_EXERCISE DIRECTIONS_
All entries that follow are to be written out verbatim.

_Saved entries_

================

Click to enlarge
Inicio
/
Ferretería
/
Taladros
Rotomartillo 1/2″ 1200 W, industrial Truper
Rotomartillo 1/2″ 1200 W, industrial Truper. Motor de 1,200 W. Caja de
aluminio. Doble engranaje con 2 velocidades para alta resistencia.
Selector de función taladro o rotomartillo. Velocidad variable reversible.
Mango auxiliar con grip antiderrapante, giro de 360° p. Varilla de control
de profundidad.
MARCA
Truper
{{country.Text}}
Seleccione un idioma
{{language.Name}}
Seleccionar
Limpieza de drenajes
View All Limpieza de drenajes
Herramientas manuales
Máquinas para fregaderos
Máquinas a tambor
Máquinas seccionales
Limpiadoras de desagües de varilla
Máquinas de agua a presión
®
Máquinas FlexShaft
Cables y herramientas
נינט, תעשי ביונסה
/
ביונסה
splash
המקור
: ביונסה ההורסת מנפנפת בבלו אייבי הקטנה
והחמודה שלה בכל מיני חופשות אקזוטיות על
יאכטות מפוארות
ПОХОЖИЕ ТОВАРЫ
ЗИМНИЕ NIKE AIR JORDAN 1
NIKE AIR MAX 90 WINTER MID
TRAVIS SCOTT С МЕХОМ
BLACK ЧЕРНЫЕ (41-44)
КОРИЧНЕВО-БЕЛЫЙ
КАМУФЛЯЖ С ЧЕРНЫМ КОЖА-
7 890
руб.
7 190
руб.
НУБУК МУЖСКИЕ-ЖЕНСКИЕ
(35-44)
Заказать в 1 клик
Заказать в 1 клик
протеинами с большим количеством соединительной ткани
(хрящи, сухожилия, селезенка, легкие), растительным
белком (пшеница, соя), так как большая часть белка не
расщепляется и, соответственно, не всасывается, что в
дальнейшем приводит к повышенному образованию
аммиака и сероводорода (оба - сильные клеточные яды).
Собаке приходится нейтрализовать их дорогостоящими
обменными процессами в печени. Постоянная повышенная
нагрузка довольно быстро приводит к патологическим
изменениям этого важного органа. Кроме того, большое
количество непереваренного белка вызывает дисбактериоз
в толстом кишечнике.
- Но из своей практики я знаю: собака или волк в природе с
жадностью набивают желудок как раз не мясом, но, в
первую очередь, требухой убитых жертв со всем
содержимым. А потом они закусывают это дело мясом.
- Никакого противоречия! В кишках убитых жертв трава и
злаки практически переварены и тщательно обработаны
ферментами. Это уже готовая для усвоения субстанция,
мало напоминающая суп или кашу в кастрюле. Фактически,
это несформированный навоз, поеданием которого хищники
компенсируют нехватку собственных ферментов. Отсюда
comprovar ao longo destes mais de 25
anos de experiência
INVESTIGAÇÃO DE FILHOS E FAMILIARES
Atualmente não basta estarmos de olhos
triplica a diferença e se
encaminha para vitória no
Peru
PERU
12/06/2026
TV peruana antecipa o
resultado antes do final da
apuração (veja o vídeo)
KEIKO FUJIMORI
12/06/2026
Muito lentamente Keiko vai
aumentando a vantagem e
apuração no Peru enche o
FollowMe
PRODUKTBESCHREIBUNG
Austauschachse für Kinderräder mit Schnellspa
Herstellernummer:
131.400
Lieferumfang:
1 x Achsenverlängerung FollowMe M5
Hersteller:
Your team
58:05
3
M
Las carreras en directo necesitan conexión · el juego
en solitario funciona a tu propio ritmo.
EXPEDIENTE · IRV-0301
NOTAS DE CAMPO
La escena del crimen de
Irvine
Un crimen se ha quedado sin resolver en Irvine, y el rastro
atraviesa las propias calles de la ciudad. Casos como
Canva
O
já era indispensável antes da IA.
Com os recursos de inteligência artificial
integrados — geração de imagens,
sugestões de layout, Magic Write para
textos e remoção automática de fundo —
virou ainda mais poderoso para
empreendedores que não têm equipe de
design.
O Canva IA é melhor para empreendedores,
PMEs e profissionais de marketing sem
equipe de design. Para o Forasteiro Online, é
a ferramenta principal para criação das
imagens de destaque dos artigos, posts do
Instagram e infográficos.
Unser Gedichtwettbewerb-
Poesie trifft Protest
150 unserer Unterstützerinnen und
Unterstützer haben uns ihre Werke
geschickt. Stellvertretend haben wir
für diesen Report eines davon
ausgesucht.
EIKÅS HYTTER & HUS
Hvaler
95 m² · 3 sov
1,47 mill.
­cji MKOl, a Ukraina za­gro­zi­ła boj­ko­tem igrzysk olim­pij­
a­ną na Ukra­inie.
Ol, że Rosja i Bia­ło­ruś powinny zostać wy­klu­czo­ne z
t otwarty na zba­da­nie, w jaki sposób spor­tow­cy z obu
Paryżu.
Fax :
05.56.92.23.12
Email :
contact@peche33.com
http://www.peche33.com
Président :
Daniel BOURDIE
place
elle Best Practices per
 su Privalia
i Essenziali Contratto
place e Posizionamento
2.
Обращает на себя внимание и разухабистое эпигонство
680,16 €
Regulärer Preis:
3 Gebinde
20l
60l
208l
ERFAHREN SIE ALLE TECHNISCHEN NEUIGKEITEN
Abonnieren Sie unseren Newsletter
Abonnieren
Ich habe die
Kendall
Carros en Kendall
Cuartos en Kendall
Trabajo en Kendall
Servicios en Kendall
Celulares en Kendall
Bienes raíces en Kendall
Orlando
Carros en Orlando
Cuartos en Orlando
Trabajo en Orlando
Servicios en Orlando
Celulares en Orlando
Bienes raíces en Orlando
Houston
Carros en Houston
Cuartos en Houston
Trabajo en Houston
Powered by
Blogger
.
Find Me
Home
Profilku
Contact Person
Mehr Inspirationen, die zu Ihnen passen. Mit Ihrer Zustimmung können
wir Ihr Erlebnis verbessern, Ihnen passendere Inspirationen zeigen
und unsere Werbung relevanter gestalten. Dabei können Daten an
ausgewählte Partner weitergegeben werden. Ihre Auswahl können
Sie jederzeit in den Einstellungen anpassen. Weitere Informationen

================

_YOUR RESPONSE_
Click to enlarge
Inicio
/
Ferretería
/
Taladros
Rotomartillo 1/2″ 1200 W, industrial Truper
Rotomartillo 1/2″ 1200 W, industrial Truper. Motor de 1,200 W. Caja de
aluminio. Doble engranaje con 2 velocidades para alta resistencia.
Selector de función taladro o rotomartillo. Velocidad variable reversible.
Mango auxiliar con grip antiderrapante, giro de 360° p. Varilla de control
de profundidad.
MARCA
Truper
{{country.Text}}
Seleccione un idioma
{{language.Name}}
Seleccionar
Limpieza de drenajes
View All Limpieza de drenajes
Herramientas manuales
Máquinas para fregaderos
Máquinas a tambor
Máquinas seccionales
Limpiadoras de desagües de varilla
Máquinas de agua a presión
®
Máquinas FlexShaft
Cables y herramientas
נינט, תעשי ביונסה
/
ביונסה
splash
המקור
: ביונסה ההורסת מנפנפת בבלו אייבי הקטנה
והחמודה שלה בכל מיני חופשות אקזוטיות על
יאכטות מפוארות
ПОХОЖИЕ ТОВАРЫ
ЗИМНИЕ NIKE AIR JORDAN 1
NIKE AIR MAX 90 WINTER MID
TRAVIS SCOTT С МЕХОМ
BLACK ЧЕРНЫЕ (41-44)
КОРИЧНЕВО-БЕЛЫЙ
КАМУФЛЯЖ С ЧЕРНЫМ КОЖА-
7 890
руб.
7 190
руб.
НУБУК МУЖСКИЕ-ЖЕНСКИЕ
(35-44)
Заказать в 1 клик
Заказать в 1 клик
протеинами с большим количеством соединительной ткани
(хрящи, сухожилия, селезенка, легкие), растительным
белком (пшеница, соя), так как большая часть белка не
расщепляется и, соответственно, не всасывается, что в
дальнейшем приводит к повышенному образованию
аммиака и сероводорода (оба - сильные клеточные яды).
Собаке приходится нейтрализовать их дорогостоящими
обменными процессами в печени. Постоянная повышенная
нагрузка довольно быстро приводит к патологическим
изменениям этого важного органа. Кроме того, большое
количество непереваренного белка вызывает дисбактериоз
в толстом кишечнике.
- Но из своей практики я знаю: собака или волк в природе с
жадностью набивают желудок как раз не мясом, но, в
первую очередь, требухой убитых жертв со всем
содержимым. А потом они закусывают это дело мясом.
- Никакого противоречия! В кишках убитых жертв трава и
злаки практически переварены и тщательно обработаны
ферментами. Это уже готовая для усвоения субстанция,
мало напоминающая суп или кашу в кастрюле. Фактически,
это несформированный навоз, поеданием которого хищники
компенсируют нехватку собственных ферментов. Отсюда
comprovar ao longo destes mais de 25
anos de experiência
INVESTIGAÇÃO DE FILHOS E FAMILIARES
Atualmente não basta estarmos de olhos
triplica a diferença e se
encaminha para vitória no
Peru
PERU
12/06/2026
TV peruana antecipa o
resultado antes do final da
apuração (veja o vídeo)
KEIKO FUJIMORI
12/06/2026
Muito lentamente Keiko vai
aumentando a vantagem e
apuração no Peru enche o
FollowMe
PRODUKTBESCHREIBUNG
Austauschachse für Kinderräder mit Schnellspa
Herstellernummer:
131.400
Lieferumfang:
1 x Achsenverlängerung FollowMe M5
Hersteller:
Your team
58:05
3
M
Las carreras en directo necesitan conexión · el juego
en solitario funciona a tu propio ritmo.
EXPEDIENTE · IRV-0301
NOTAS DE CAMPO
La escena del crimen de
Irvine
Un crimen se ha quedado sin resolver en Irvine, y el rastro
atraviesa las propias calles de la ciudad. Casos como
Canva
O
já era indispensável antes da IA.
Com os recursos de inteligência artificial
integrados — geração de imagens,
sugestões de layout, Magic Write para
textos e remoção automática de fundo —
virou ainda mais poderoso para
empreendedores que não têm equipe de
design.
O Canva IA é melhor para empreendedores,
PMEs e profissionais de marketing sem
equipe de design. Para o Forasteiro Online, é
a ferramenta principal para criação das
imagens de destaque dos artigos, posts do
Instagram e infográficos.
Unser Gedichtwettbewerb-
Poesie trifft Protest
150 unserer Unterstützerinnen und
Unterstützer haben uns ihre Werke
geschickt. Stellvertretend haben wir
für diesen Report eines davon
ausgesucht.
EIKÅS HYTTER & HUS
Hvaler
95 m² · 3 sov
1,47 mill.
­cji MKOl, a Ukraina za­gro­zi­ła boj­ko­tem igrzysk olim­pij­
a­ną na Ukra­inie.
Ol, że Rosja i Bia­ło­ruś powinny zostać wy­klu­czo­ne z
t otwarty na zba­da­nie, w jaki sposób spor­tow­cy z obu
Paryżu.
Fax :
05.56.92.23.12
Email :
contact@peche33.com
http://www.peche33.com
Président :
Daniel BOURDIE
place
elle Best Practices per
 su Privalia
i Essenziali Contratto
place e Posizionamento
2.
Обращает на себя внимание и разухабистое эпигонство
680,16 €
Regulärer Preis:
3 Gebinde
20l
60l
208l
ERFAHREN SIE ALLE TECHNISCHEN NEUIGKEITEN
Abonnieren Sie unseren Newsletter
Abonnieren
Ich habe die
Kendall
Carros en Kendall
Cuartos en Kendall
Trabajo en Kendall
Servicios en Kendall
Celulares en Kendall
Bienes raíces en Kendall
Orlando
Carros en Orlando
Cuartos en Orlando
Trabajo en Orlando
Servicios en Orlando
Celulares en Orlando
Bienes raíces en Orlando
Houston
Carros en Houston
Cuartos en Houston
Trabajo en Houston
Powered by
Blogger
.
Find Me
Home
Profilku
Contact Person
Mehr Inspirationen, die zu Ihnen passen. Mit Ihrer Zustimmung können
wir Ihr Erlebnis verbessern, Ihnen passendere Inspirationen zeigen
und unsere Werbung relevanter gestalten. Dabei können Daten an
ausgewählte Partner weitergegeben werden. Ihre Auswahl können
Sie jederzeit in den Einstellungen anpassen. Weitere Informationen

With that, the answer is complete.